*Task to carry out*
Your copy should match the records exactly, apart from the pictures, which stay out.

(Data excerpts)
┏━━

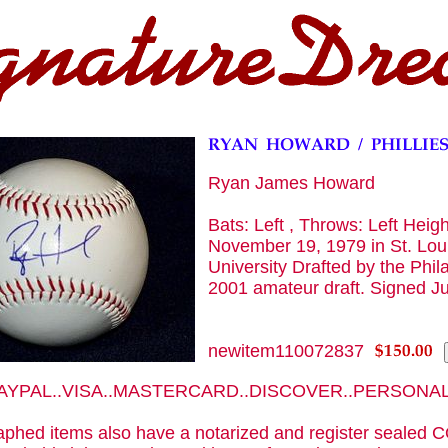
Ryan James Howard
Bats: Left , Throws: Left Heigh
November 19, 1979 in St. Lou
University Drafted by the Phila
2001 amateur draft. Signed J
newitem110072837
 PAYPAL..VISA..MASTERCARD..DISCOVER..PERSON
phed items also have a notarized and register sealed C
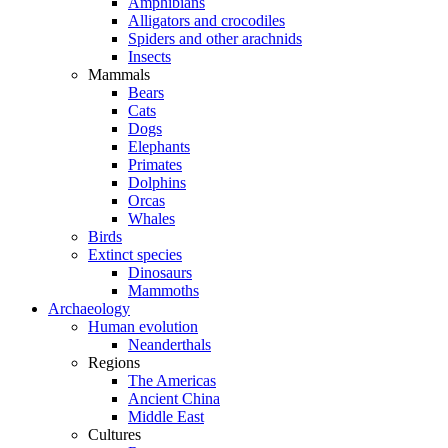
Amphibians
Alligators and crocodiles
Spiders and other arachnids
Insects
Mammals
Bears
Cats
Dogs
Elephants
Primates
Dolphins
Orcas
Whales
Birds
Extinct species
Dinosaurs
Mammoths
Archaeology
Human evolution
Neanderthals
Regions
The Americas
Ancient China
Middle East
Cultures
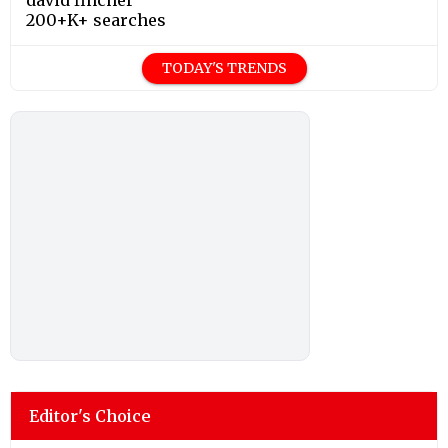
200+K+ searches
TODAY'S TRENDS
Editor's Choice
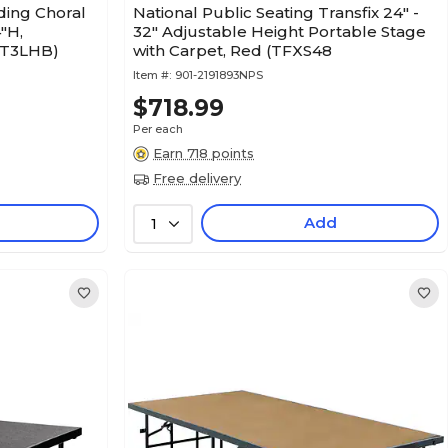
ding Choral
National Public Seating Transfix 24" -
"H,
32" Adjustable Height Portable Stage
RT3LHB)
with Carpet, Red (TFXS48
Item #:
901-2191893NPS
$718.99
Per each
Earn 718 points
Free delivery
Add
1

┗━━

*Written response*
Ryan James Howard
Bats: Left , Throws: Left Heigh
November 19, 1979 in St. Lou
University Drafted by the Phila
2001 amateur draft. Signed J
newitem110072837
 PAYPAL..VISA..MASTERCARD..DISCOVER..PERSON
phed items also have a notarized and register sealed C
Amphibians
Alligators and crocodiles
Spiders and other arachnids
Insects
Mammals
Bears
Cats
Dogs
Elephants
Primates
Dolphins
Orcas
Whales
Birds
Extinct species
Dinosaurs
Mammoths
Archaeology
Human evolution
Neanderthals
Regions
The Americas
Ancient China
Middle East
Cultures
200+K+ searches
TODAY'S TRENDS
Editor's Choice
ding Choral
National Public Seating Transfix 24" -
"H,
32" Adjustable Height Portable Stage
RT3LHB)
with Carpet, Red (TFXS48
Item #:
901-2191893NPS
$718.99
Per each
Earn 718 points
Free delivery
Add
1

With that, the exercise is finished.